EXERCISE REQUIREMENTS:
Should the word "tidak" occur in a line of the records, copy that line.

════

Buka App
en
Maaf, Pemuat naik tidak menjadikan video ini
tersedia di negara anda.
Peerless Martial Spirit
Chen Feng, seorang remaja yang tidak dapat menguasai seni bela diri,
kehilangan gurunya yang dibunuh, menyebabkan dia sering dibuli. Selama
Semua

════

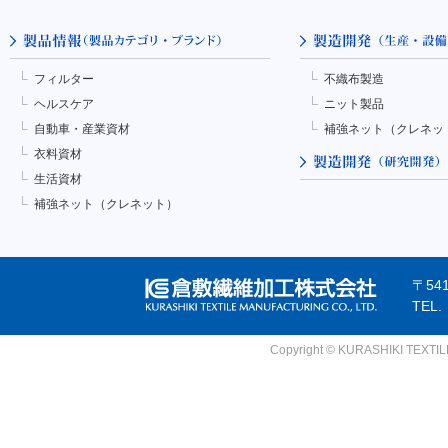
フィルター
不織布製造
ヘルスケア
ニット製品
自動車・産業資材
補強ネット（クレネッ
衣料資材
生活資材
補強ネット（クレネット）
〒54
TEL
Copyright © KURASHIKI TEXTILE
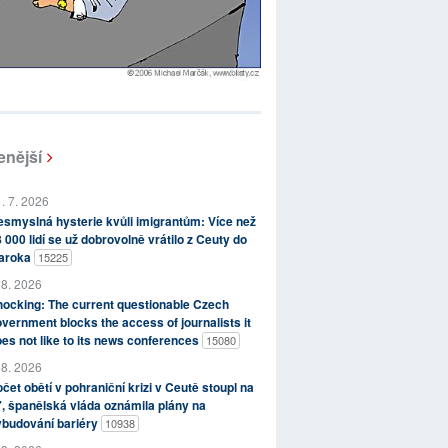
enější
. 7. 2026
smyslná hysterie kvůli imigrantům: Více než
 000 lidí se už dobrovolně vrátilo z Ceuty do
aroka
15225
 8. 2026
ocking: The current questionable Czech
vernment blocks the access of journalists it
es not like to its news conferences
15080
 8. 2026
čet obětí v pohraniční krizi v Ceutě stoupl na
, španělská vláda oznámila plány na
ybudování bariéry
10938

════

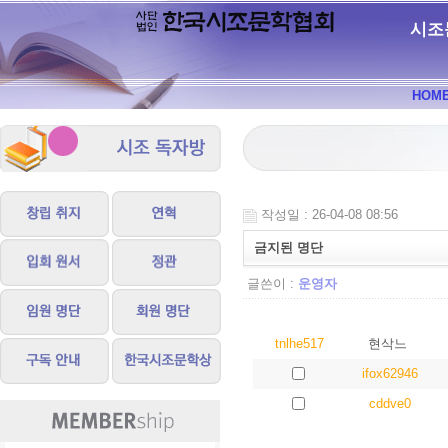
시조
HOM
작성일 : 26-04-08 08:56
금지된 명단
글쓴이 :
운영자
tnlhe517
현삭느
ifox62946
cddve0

════

ANSWER FOR THIS EXERCISE:
Maaf, Pemuat naik tidak menjadikan video ini
Chen Feng, seorang remaja yang tidak dapat menguasai seni bela diri,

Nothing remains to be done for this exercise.